Emilia Pardo Bazán fue una escritora española nacida en La Coruña en 1851. Creció en el seno de una familia aristocrática y se casó muy joven, lo que le permitió cultivar el arte de las letras y la proliferación literaria. Su acomodada vida estuvo marcada por la muerte de su hijo Jaime a los 22 años y los problemas financieros que se originaron con la muerte de su esposo. Pardo Bazán murió en Madrid en 1921 debido a una neumonía. Sus obras se fundan en asuntos clásicos sobre la poesía y literatura.
— Άπώλεια
II
El poeta suicida, que me había guiado por los laberintos y recovecos de los círculos infernales, me sacó al fin de la caverna, y juntos salimos a dilatada llanura. Pensé hallarme en los descampados de Castilla, porque si la tierra era árida y de cansado y polvoriento matiz, en cambio, el cielo, vestido de dulce color de zafiro oriental, resplandecía con hormigueo de diamantinas constelaciones. Lo que me persuadió de que me hallaba bien lejos del país castellano fue distinguir entre ellas la centelleante Cruz del Sur.

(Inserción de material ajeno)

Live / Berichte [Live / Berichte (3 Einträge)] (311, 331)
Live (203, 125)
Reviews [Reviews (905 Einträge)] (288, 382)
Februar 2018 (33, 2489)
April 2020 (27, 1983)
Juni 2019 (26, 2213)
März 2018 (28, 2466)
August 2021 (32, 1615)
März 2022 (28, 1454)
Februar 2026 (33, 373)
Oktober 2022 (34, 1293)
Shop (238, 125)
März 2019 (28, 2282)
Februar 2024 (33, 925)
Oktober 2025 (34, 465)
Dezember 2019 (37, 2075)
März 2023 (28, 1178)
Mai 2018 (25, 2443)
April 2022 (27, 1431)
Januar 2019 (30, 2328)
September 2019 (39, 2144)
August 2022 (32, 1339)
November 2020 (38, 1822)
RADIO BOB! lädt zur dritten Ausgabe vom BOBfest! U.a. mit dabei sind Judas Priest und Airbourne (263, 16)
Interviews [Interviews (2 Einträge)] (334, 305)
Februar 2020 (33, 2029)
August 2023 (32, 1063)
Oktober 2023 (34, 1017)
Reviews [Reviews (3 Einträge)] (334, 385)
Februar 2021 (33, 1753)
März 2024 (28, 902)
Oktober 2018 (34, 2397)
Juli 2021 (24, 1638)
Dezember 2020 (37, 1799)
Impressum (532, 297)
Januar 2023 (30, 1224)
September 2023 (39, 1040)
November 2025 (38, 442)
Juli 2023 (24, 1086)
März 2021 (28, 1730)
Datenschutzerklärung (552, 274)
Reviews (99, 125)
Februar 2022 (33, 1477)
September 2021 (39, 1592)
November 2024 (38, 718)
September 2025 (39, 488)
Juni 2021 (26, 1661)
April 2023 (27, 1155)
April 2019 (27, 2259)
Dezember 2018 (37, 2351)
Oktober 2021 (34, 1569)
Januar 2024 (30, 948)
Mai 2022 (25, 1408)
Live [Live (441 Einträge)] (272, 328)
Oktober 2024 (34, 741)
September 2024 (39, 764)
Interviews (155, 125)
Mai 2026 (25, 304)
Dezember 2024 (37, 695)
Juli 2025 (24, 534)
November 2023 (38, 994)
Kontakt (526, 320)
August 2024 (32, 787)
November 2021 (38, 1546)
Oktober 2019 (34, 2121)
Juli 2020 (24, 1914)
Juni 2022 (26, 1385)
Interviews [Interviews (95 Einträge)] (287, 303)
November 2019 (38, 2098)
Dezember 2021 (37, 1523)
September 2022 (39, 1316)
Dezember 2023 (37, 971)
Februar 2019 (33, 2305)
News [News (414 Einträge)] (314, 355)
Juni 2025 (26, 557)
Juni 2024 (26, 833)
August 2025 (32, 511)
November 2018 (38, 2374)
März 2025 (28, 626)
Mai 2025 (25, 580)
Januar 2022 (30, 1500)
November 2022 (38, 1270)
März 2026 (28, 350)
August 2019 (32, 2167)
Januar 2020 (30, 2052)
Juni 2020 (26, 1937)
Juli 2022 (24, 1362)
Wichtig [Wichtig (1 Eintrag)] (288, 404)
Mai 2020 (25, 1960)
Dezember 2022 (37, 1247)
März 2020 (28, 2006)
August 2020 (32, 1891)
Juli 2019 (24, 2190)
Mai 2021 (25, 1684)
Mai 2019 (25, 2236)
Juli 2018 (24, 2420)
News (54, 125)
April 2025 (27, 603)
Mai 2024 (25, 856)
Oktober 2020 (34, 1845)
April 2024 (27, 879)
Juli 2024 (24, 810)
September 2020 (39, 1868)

A lo lejos se oía el choque de las olas contra una playa. Guiados por el ruido, nos fuimos acercando a la orilla. Una barca se columpiaba sobre el oleaje —porque oleaje tenía aquel mar, oleaje vivo y fosforescente, como el del Cantábrico—, y una brisa rauda y salitrosa hacía palpitar las velas. Entramos en la barca, y el poeta, tomando los remos, la desvió muy pronto de la orilla. Así que encontramos el filo de una corriente, alzó los remos y dejó que el viento y el agua nos llevasen sin esfuerzo hacia la isla que se columbraba, lejos aún, bastante lejos, entre los violáceos crespones de neblina de la noche.
—¿Vamos a ver más penas todavía? —pregunté al vate menor, deseosa ya de que terminase nuestro periplo.
—¡Penas! —suspiró, dolorosamente, el condenado—. ¡Ah, quién pudiera sufrir las penas que ahora veremos! No hay más pena verdadera que la que no tiene fin. Un día tras otro consúmese el tiempo y se van absorbiendo las horas como agua filtrada por arena; todo suplicio se hace llevadero al pensar que cesará, y como decía Virgilio —mi ilustre antecesor— la última hora de la vida es el desquite de los vencidos. Pero en la región donde yo habito y de donde acabas de salir no hay días ni horas…, sino un infinito de tiempo siempre presente, sin límite, sin sucesión, sin forma particular… ¡Loco se vuelve quien en ello piensa!
Llena de compasión guardé silencio, y el poeta, dejando caer sobre el pecho la faz, calló también. Nos íbamos acercando a la isla del Purgatorio; sus dentadas costas, sus ribazos, sus vaporosas lejanías, sus valles, se divisaban claramente a una luz que se parecía mucho a la de la luna, o, mejor dicho, a la eléctrica, y que permitía apreciar los colores. Noté que, al acercarnos a la isla, las olas fosforescían más y se volvían transparentes, con la transparencia pálida de la piedra llamada tan propiamente aguamarina: todo era verde alrededor nuestro, y la isla, poblada de tupidísimo arbolado, verdeaba también como gigantesca esmeralda engastada en el oro fino de los arenales, adonde atracaban sin cesar barquillas atestadas de almas, una multitud silenciosa, vestida de verdes tunicelas, hechas tal vez de follaje. La claridad verdosa, difundida en el aire, teñía las caras de un matiz singular, como si se reflejasen en una luna de espejo muy antigua, o más bien como si las mirásemos al rayito fosfórico de un gusano de luz.
Extraído de Pardo Bazán, Emilia. Cuentos completos. Fondo de Cultura Económica, 2004.